McCarthy also wisely knows that the entire city of Boston is also a character that casts an oppressively large shadow over everyone in the story.  SPOTLIGHT does a remarkable job of showing different Bostonian neighborhoods and locations, each with their own inherent flavor.  The film also understands the social class divide that typifies much of the city.  Many of the victims of priest abuse were from impoverished and broken homes without strong guiding paternal figures.  One of the more damning commonalities that many victims interviewed in the film share is that the priests preyed upon such downtrodden children because they were easily susceptible.  As one teary-eyed victim relays in one heartbreaking scene, when a priest asked him to do something it was “like God” was in his presence.  SPOTLIGHT underscores the plight of the countless number of children that had their innocence stripped away from them, leaving them all challenged with acclimatizing themselves to some semblance of a normal adult life later. 

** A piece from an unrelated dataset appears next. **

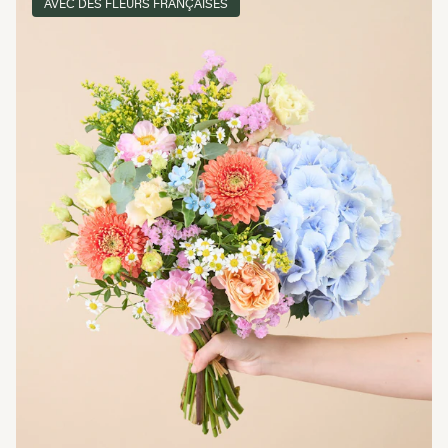
AVEC DES FLEURS FRANÇAISES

McCarthy just might be one of the most criminally underrated directors working today.  Films of remarkable variety like THE STATION AGENT, THE VISITOR, and WIN-WIN are proof positive of that.  He’s hit another high dramatic plateau with SPOTLIGHT, which not only emerges as a great investigative journalism movie (in a somewhat stagnant genre these days), but it’s also a superbly nuanced and sensitive account of bringing intolerable social injustices to light.  In the film’s end credits we see several title cards filled with hundreds of cities across America that had Catholic Church sex abuse crimes revealed via the Spotlight team’s initial article and their tireless work afterwards.

What the Spotlight team did was important…and this is a very important movie.  Not too many movies these days are just that.